Let’s unpack this option.
California has its own set of water supply challenges, making it highly unlikely that California would allow Arizona to use its coastline to produce water for Arizona’s consumption. Mexico as a location is strikingly perplexing coming from a state that, in the 1930s, supported the building of an “All-American Canal” precisely to keep Mexico’s hands off “our” Colorado River water.
How would we get that water here?
Assuming that California or Mexico would go along, how would the water get to Arizona users? There is a partial answer: a water exchange. California or Mexico would use the potable water generated at the desalination facility, and Arizona would take part of California’s or Mexico’s Colorado River water delivered through the CAP.
Three problems remain:
- First, Mexico does not need water anywhere near the Sea of Cortez. Mexico uses its Colorado River allotment in Mexicali, 50 miles upriver. To make this project viable, Arizona would need to build not only the desalination plant but also a power plant, a canal and pumping stations to move the water uphill to Mexicali.
- Second, the CAP canal may need a very expensive retrofit to expand its capacity.
- Third, I seriously doubt that Arizonans would be willing to pay for either of these multibillion-dollar projects.
Even though water is the state’s lifeblood, Arizonans are notoriously tight-fisted when it comes to water. We think that the role of the federal government is to finance water projects and then leave us alone because we are, after all, independent Westerners. A multibillion-dollar desalination option doesn’t make sense when conservation and reuse are less costly options.
Arizona has done little to protect its rivers
By Gov. Ducey’s standard, Arizona has failed to protect its environment. Free-flowing rivers are one of Arizona’s most alluring attractions but, as Arizona has grown, its rivers have dwindled.
The Gila River and its tributaries were once perennial streams that carried large volumes of water across Arizona to the Colorado River in Yuma.
Not anymore.
Surface water diversions and groundwater pumping for irrigation and municipal uses have dried up these rivers once they reach Phoenix. Across the state, other rivers, such as the San Pedro River in southeast Arizona, have suffered the same fate or are at risk.
Desert rivers are extraordinarily rare. Their riparian habitats support cottonwood and willow galleries, nurture wildlife and provide nesting sites for birds from across North America.

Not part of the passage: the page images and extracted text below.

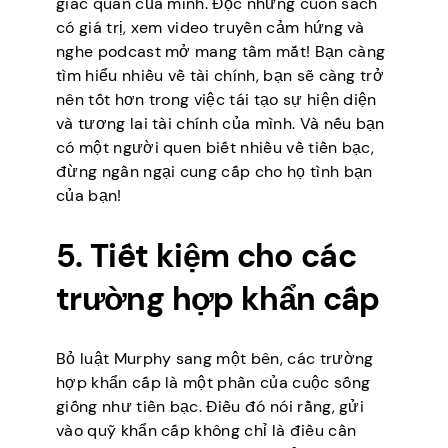
giác quan của mình. Đọc những cuốn sách
có giá trị, xem video truyền cảm hứng và
nghe podcast mở mang tầm mắt! Bạn càng
tìm hiểu nhiều về tài chính, bạn sẽ càng trở
nên tốt hơn trong việc tái tạo sự hiện diện
và tương lai tài chính của mình. Và nếu bạn
có một người quen biết nhiều về tiền bạc,
đừng ngần ngại cung cấp cho họ tình bạn
của bạn!
5. Tiết kiệm cho các
trường hợp khẩn cấp
Bỏ luật Murphy sang một bên, các trường
hợp khẩn cấp là một phần của cuộc sống
giống như tiền bạc. Điều đó nói rằng, gửi
vào quỹ khẩn cấp không chỉ là điều cần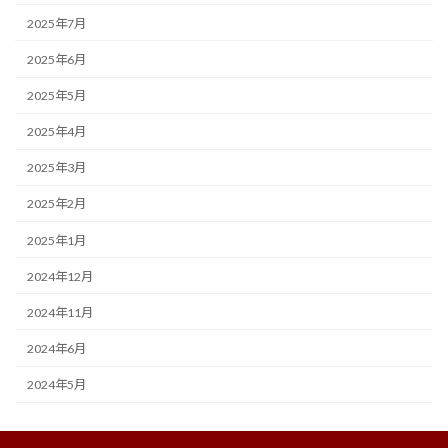
2025年7月
2025年6月
2025年5月
2025年4月
2025年3月
2025年2月
2025年1月
2024年12月
2024年11月
2024年6月
2024年5月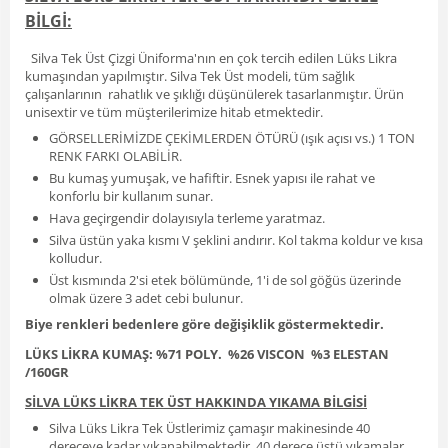
BİLGİ:
Silva Tek Üst Çizgi Üniforma'nın en çok tercih edilen Lüks Likra
kumaşından yapılmıştır. Silva Tek Üst modeli, tüm sağlık
çalışanlarının rahatlık ve şıklığı düşünülerek tasarlanmıştır. Ürün
unisextir ve tüm müşterilerimize hitab etmektedir.
GÖRSELLERİMİZDE ÇEKİMLERDEN ÖTÜRÜ (ışık açısı vs.) 1 TON
RENK FARKI OLABİLİR.
Bu kumaş yumuşak, ve hafiftir. Esnek yapısı ile rahat ve
konforlu bir kullanım sunar.
Hava geçirgendir dolayısıyla terleme yaratmaz.
Silva üstün yaka kısmı V şeklini andırır. Kol takma koldur ve kısa
kolludur.
Üst kısmında 2'si etek bölümünde, 1'i de sol göğüs üzerinde
olmak üzere 3 adet cebi bulunur.
Biye renkleri bedenlere göre değişiklik göstermektedir.
LÜKS LİKRA KUMAŞ: %71 POLY. %26 VISCON %3 ELESTAN
/160GR
SİLVA LÜKS LİKRA TEK ÜST HAKKINDA YIKAMA BİLGİSİ
Silva Lüks Likra Tek Üstlerimiz çamaşır makinesinde 40
dereceye kadar yıkanabilmektedir. 40 derece üstü yıkamalar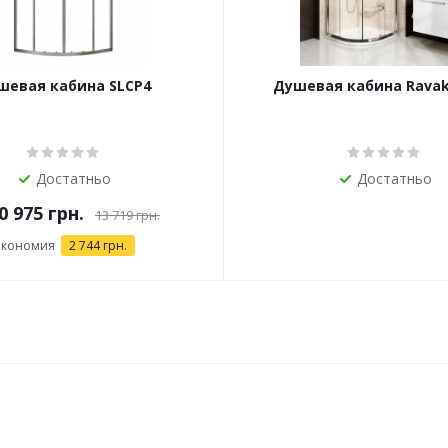
шевая кабина SLCP4
Душевая кабина Ravak
Достатньо
Достатньо
0 975 грн.
13 719 грн.
Экономия
2 744 грн.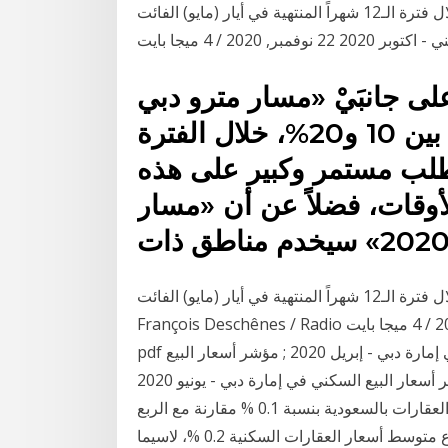
29,8% خلال فترة الـ12 شهراً المنتهية في أيار (مايو) الفائت (Jean-François Deschênes / Radio مؤشر
لى جانبَيْ «مسار مترو دبي
2020»، بنسبة تراوح بين 10 و20%، خلال الفترة
طلب مستمر وكبير على هذه
أوقات، فضلاً عن أن «مسار
202» سيخدم مناطق ذات
تراجعت أسعار وقود السيارات بنسبة 29,8% خلال فترة الـ12 شهراً المنتهية في أيار (مايو) الفائت (Jean-
François Deschênes / Radio مؤشر اسعار البيع السكني - اكتوبر 2020 22 نوفمبر, 2020 / 4 ميجا بايت /
pdf تحميل الملف الأبحاث مؤشر أسعار البيع السكني في إمارة دبي - إبريل 2020 ; مؤشر أسعار البيع
السكني في إمارة دبي - مايو 2020 ; مؤشر أسعار البيع السكني في إمارة دبي - يونيو 2020 Jan 21, 2021 ·
وعلى أساس ربعي، ارتفع الرقم القياسي العام لأسعار العقارات بالسعودية بنسبة 0.1 % مقارنة مع الربع
الثالث من عام 2020؛ ويرجع ذلك بشكل رئيس إلى ارتفاع متوسط أسعار العقارات السكنية 0.2 %، لاسيما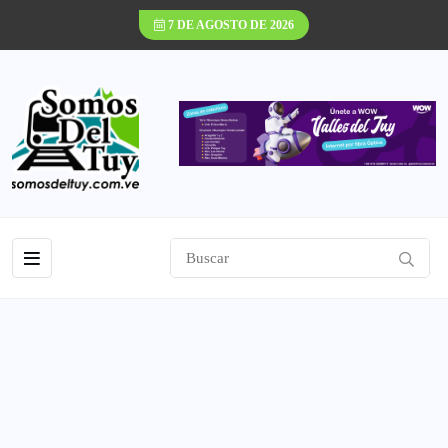
7 DE AGOSTO DE 2026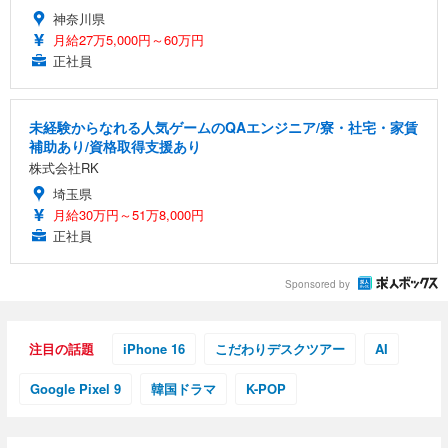
神奈川県
月給27万5,000円～60万円
正社員
未経験からなれる人気ゲームのQAエンジニア/寮・社宅・家賃
補助あり/資格取得支援あり
株式会社RK
埼玉県
月給30万円～51万8,000円
正社員
Sponsored by
注目の話題
iPhone 16
こだわりデスクツアー
AI
Google Pixel 9
韓国ドラマ
K-POP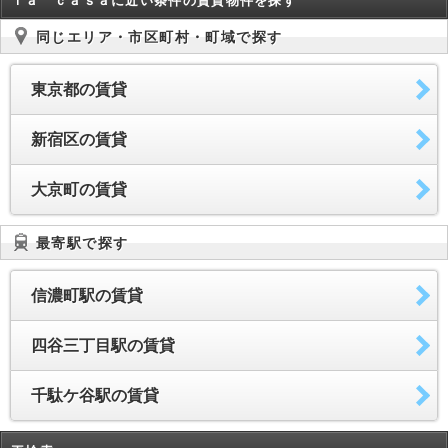
ｌａ ｃａｓａに近い条件の賃貸物件を探す
同じエリア・市区町村・町域で探す
東京都の賃貸
新宿区の賃貸
大京町の賃貸
最寄駅で探す
信濃町駅の賃貸
四谷三丁目駅の賃貸
千駄ケ谷駅の賃貸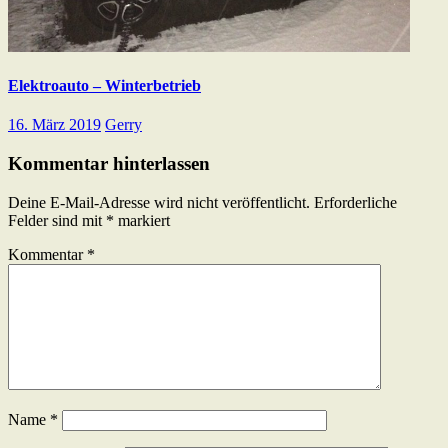
Elektroauto – Winterbetrieb
16. März 2019
Gerry
Kommentar hinterlassen
Deine E-Mail-Adresse wird nicht veröffentlicht.
Erforderliche
Felder sind mit
*
markiert
Kommentar
*
Name
*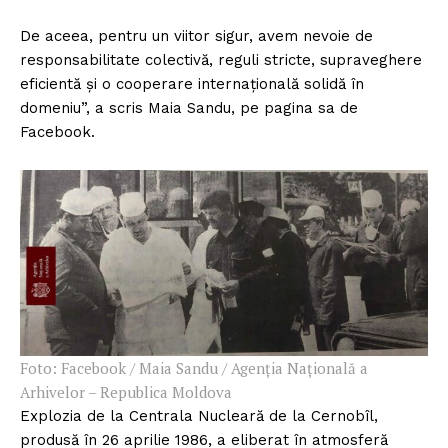
De aceea, pentru un viitor sigur, avem nevoie de
responsabilitate colectivă, reguli stricte, supraveghere
eficientă și o cooperare internațională solidă în
domeniu”, a scris Maia Sandu, pe pagina sa de
Facebook.
Foto: Facebook / Maia Sandu / Agenția Națională a
Arhivelor – Republica Moldova
Explozia de la Centrala Nucleară de la Cernobîl,
produsă în 26 aprilie 1986, a eliberat în atmosferă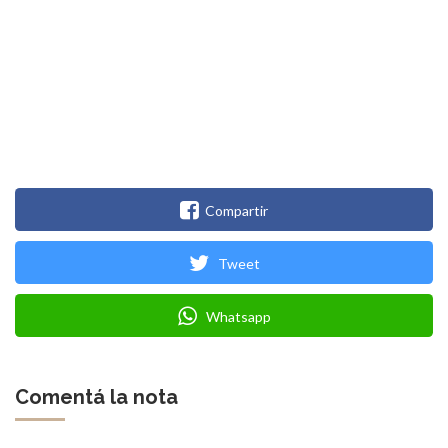
Compartir
Tweet
Whatsapp
Comentá la nota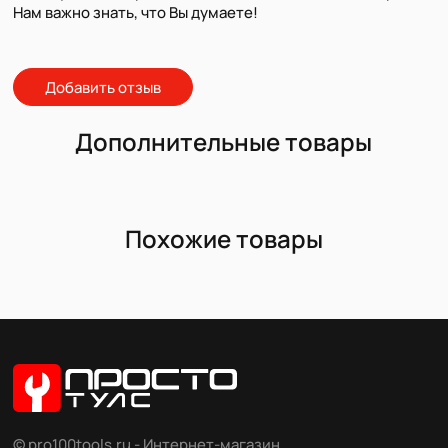
Нам важно знать, что Вы думаете!
Добавить отзыв
Дополнительные товары
Похожие товары
© pro100tools.ru - Интернет-магазин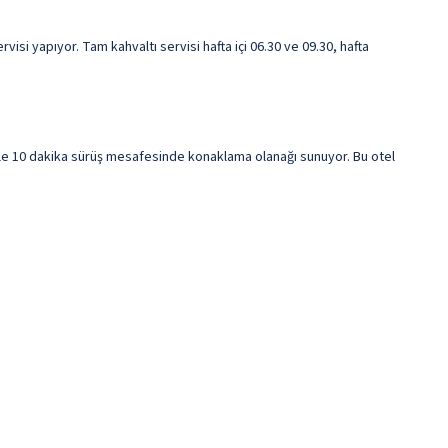
si yapıyor. Tam kahvaltı servisi hafta içi 06.30 ve 09.30, hafta
ile 10 dakika sürüş mesafesinde konaklama olanağı sunuyor. Bu otel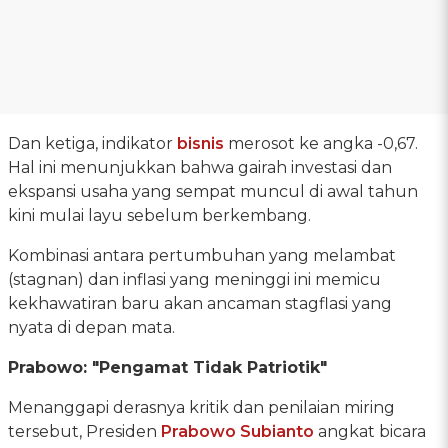
Dan ketiga, indikator
bisnis
merosot ke angka -0,67.
Hal ini menunjukkan bahwa gairah investasi dan
ekspansi usaha yang sempat muncul di awal tahun
kini mulai layu sebelum berkembang.
Kombinasi antara pertumbuhan yang melambat
(stagnan) dan inflasi yang meninggi ini memicu
kekhawatiran baru akan ancaman stagflasi yang
nyata di depan mata.
Prabowo: "Pengamat Tidak Patriotik"
Menanggapi derasnya kritik dan penilaian miring
tersebut, Presiden
Prabowo Subianto
angkat bicara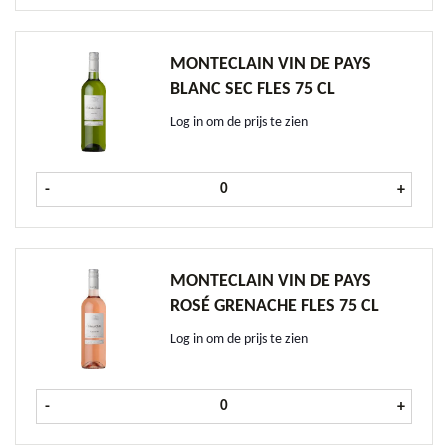
MONTECLAIN VIN DE PAYS
BLANC SEC FLES 75 CL
Log in om de prijs te zien
Monteclain Vin de Pays Blanc Sec fl
-
+
MONTECLAIN VIN DE PAYS
ROSÉ GRENACHE FLES 75 CL
Log in om de prijs te zien
Monteclain Vin de Pays Rosé Grenac
-
+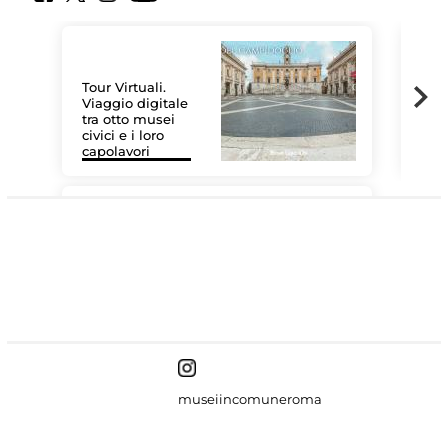
Tour Virtuali.
Viaggio digitale
tra otto musei
civici e i loro
Le 
capolavori
Sis
#DiscoverMiC
museiincomuneroma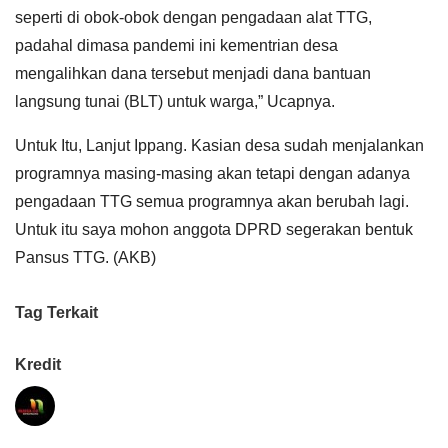
seperti di obok-obok dengan pengadaan alat TTG,
padahal dimasa pandemi ini kementrian desa
mengalihkan dana tersebut menjadi dana bantuan
langsung tunai (BLT) untuk warga,” Ucapnya.
Untuk Itu, Lanjut Ippang. Kasian desa sudah menjalankan
programnya masing-masing akan tetapi dengan adanya
pengadaan TTG semua programnya akan berubah lagi.
Untuk itu saya mohon anggota DPRD segerakan bentuk
Pansus TTG. (AKB)
Tag Terkait
Kredit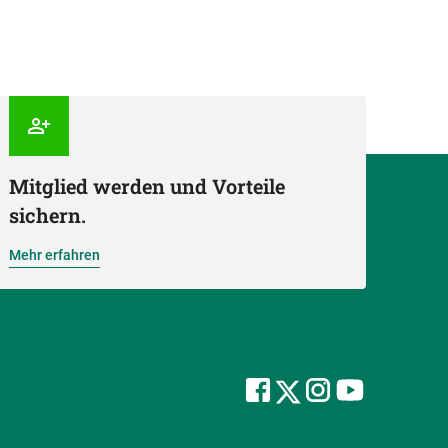
Mitglied werden und Vorteile
sichern.
Mehr erfahren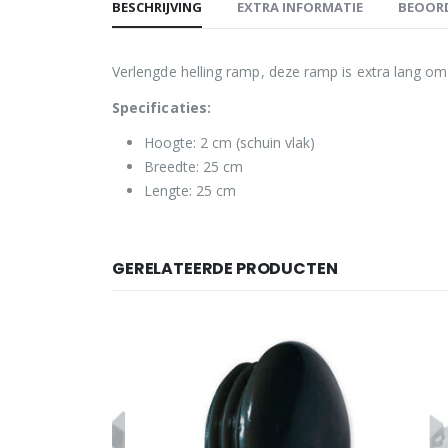
BESCHRIJVING
EXTRA INFORMATIE
BEOORD
Verlengde helling ramp, deze ramp is extra lang om
Specificaties:
Hoogte: 2 cm (schuin vlak)
Breedte: 25 cm
Lengte: 25 cm
GERELATEERDE PRODUCTEN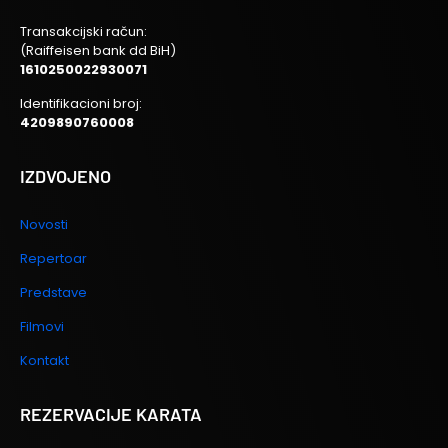
Transakcijski račun:
(Raiffeisen bank dd BiH)
1610250022930071
Identifikacioni broj:
4209890760008
IZDVOJENO
Novosti
Repertoar
Predstave
Filmovi
Kontakt
REZERVACIJE KARATA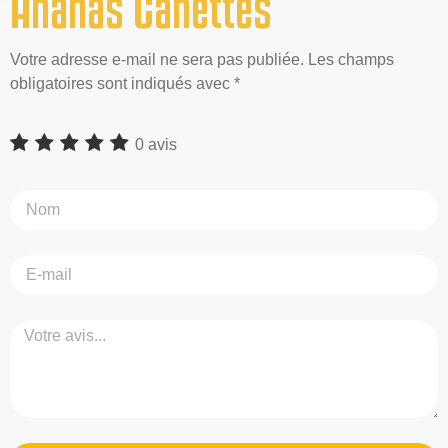
Ananas Canettes
Votre adresse e-mail ne sera pas publiée. Les champs
obligatoires sont indiqués avec *
0 avis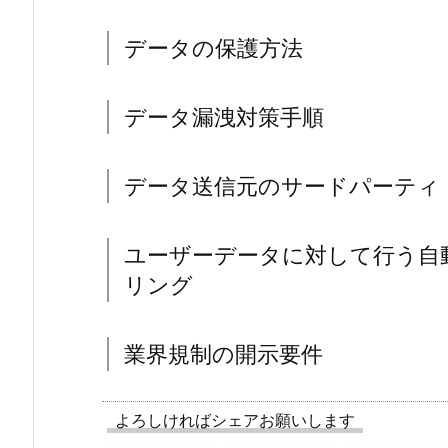
データの保護方法
データ漏洩対策手順
データ送信元のサードパーティ
ユーザーデータに対して行う自
リング
業界規制の開示要件
よろしければシェアお願いします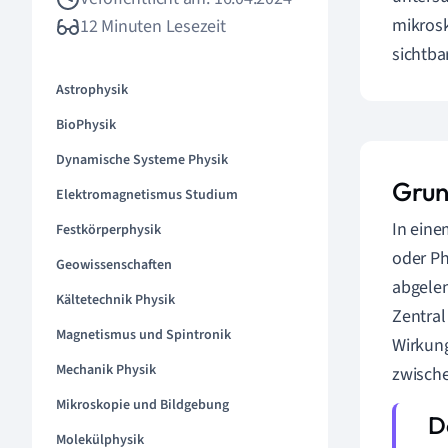
mikrosk
12 Minuten Lesezeit
sichtbar
Astrophysik
BioPhysik
Dynamische Systeme Physik
Grun
Elektromagnetismus Studium
In eine
Festkörperphysik
oder Ph
Geowissenschaften
abgelen
Kältetechnik Physik
Zentral
Magnetismus und Spintronik
Wirkung
Mechanik Physik
zwische
Mikroskopie und Bildgebung
Molekülphysik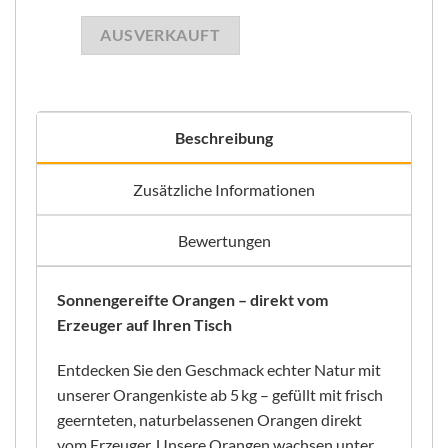
AUSVERKAUFT
Beschreibung
Zusätzliche Informationen
Bewertungen
Sonnengereifte Orangen – direkt vom
Erzeuger auf Ihren Tisch
Entdecken Sie den Geschmack echter Natur mit
unserer Orangenkiste ab 5 kg – gefüllt mit frisch
geernteten, naturbelassenen Orangen direkt
vom Erzeuger. Unsere Orangen wachsen unter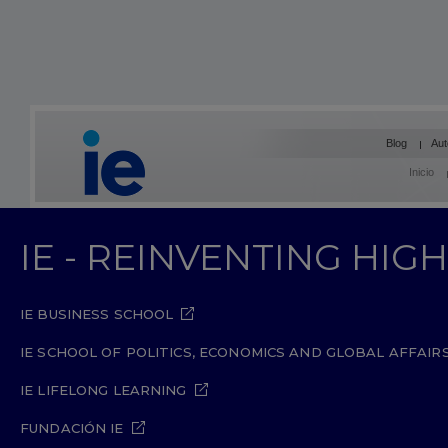
Blog
Aut
Inicio
IE - REINVENTING HI
IE BUSINESS SCHOOL
IE SCHOOL OF POLITICS, ECONOMICS AND GLOBAL AFFAIR
IE LIFELONG LEARNING
FUNDACIÓN IE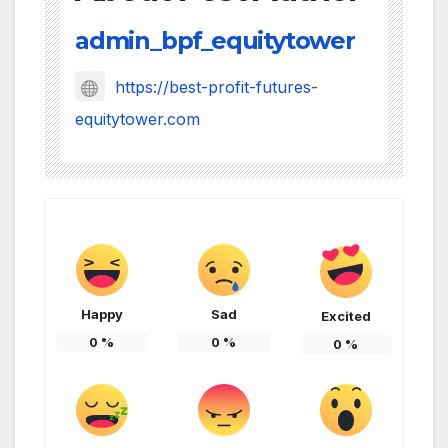
admin_bpf_equitytower
https://best-profit-futures-
equitytower.com
Happy
Sad
Excited
0
%
0
%
0
%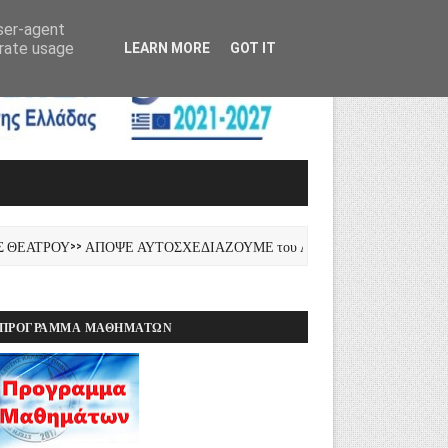
user-agent
erate usage
LEARN MORE
GOT IT
ΕΑΤΡΟΥ>> ΑΠΟΨΕ ΑΥΤΟΣΧΕΔΙΑΖΟΥΜΕ του Λ.ΠΙΡΑΝΤΕΛΟ
ΠΡΌΓΡΑΜΜΑ ΜΑΘΗΜΆΤΩΝ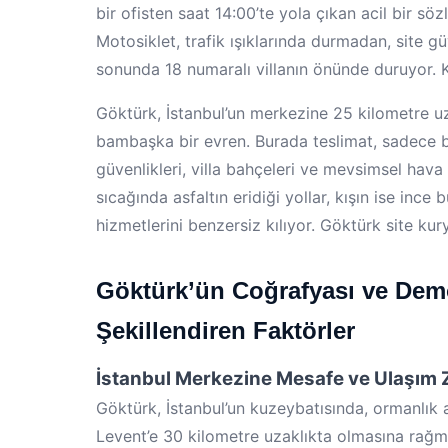
bir ofisten saat 14:00’te yola çıkan acil bir söz
Motosiklet, trafik ışıklarında durmadan, site g
sonunda 18 numaralı villanın önünde duruyor. K
Göktürk, İstanbul’un merkezine 25 kilometre uz
bambaşka bir evren. Burada teslimat, sadece bi
güvenlikleri, villa bahçeleri ve mevsimsel hav
sıcağında asfaltın eridiği yollar, kışın ise inc
hizmetlerini benzersiz kılıyor. Göktürk site kury
Göktürk’ün Coğrafyası ve Demo
Şekillendiren Faktörler
İstanbul Merkezine Mesafe ve Ulaşım Z
Göktürk, İstanbul’un kuzeybatısında, ormanlık al
Levent’e 30 kilometre uzaklıkta olmasına rağmen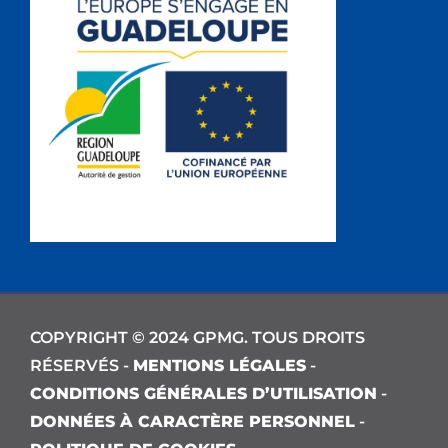
COPYRIGHT © 2024 GPMG. TOUS DROITS
RÉSERVÉS -
MENTIONS LÉGALES
-
CONDITIONS GÉNÉRALES D’UTILISATION
-
DONNÉES À CARACTÈRE PERSONNEL
-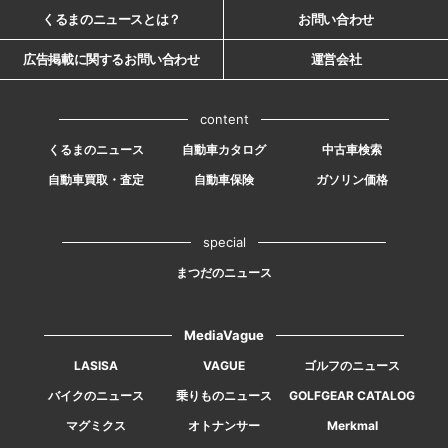
くるまのニュースとは？
お問い合わせ
広告掲載に関するお問い合わせ
運営会社
content
くるまのニュース
自動車カタログ
中古車検索
自動車買取・査定
自動車保険
ガソリン価格
special
まつだのニュース
MediaVague
LASISA
VAGUE
ゴルフのニュース
バイクのニュース
乗りものニュース
GOLFGEAR CATALOG
マグミクス
オトナンサー
Merkmal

While other Western states have acted aggressively to protect existing flows and find creative ways to replenish diminished flows, Arizona has done precious little – until fairly recently.
Restoration projects show great promise
In 1996, Tucson Water and Pima County collaborated to create Sweetwater Wetlands Park on the Santa Cruz River. Reclaimed wastewater filters through recharge basins, creating wildlife habitat as it recharges the aquifer.
Since the 1970s, effluent from Pima County’s treatment plants has created riparian habitat in the Santa Cruz River north of Tucson. After a $600 million upgrade to the plants in 2013, water quality improved so much that fish surveys confirmed the presence of the Gila topminnow, an endangered species that hadn’t been seen in the river for more than 70 years.
In Maricopa County, Phoenix spent $120 million to restore riparian habitat along the Salt River between 24th Street and 19th Avenue. At that location, the Audubon Society has documented more than 200 bird species, a tenfold increase in eight years.
Using treated wastewater, the city also restored 700 acres of habitat at its Tres Rios Wetlands project on the west side at 91st Avenue. The crown jewel in the restoration of the Salt River is Tempe Town Lake, which has become a tourist destination with a $1.5 billion economic impact.
These recent successes have rekindled hopes for the Rio Salado Project, which would restore 45 miles of the Salt River from east Mesa to Buckeye. Securing resources for a restoration project of this scale will not be easy, but it would be an incredible achievement.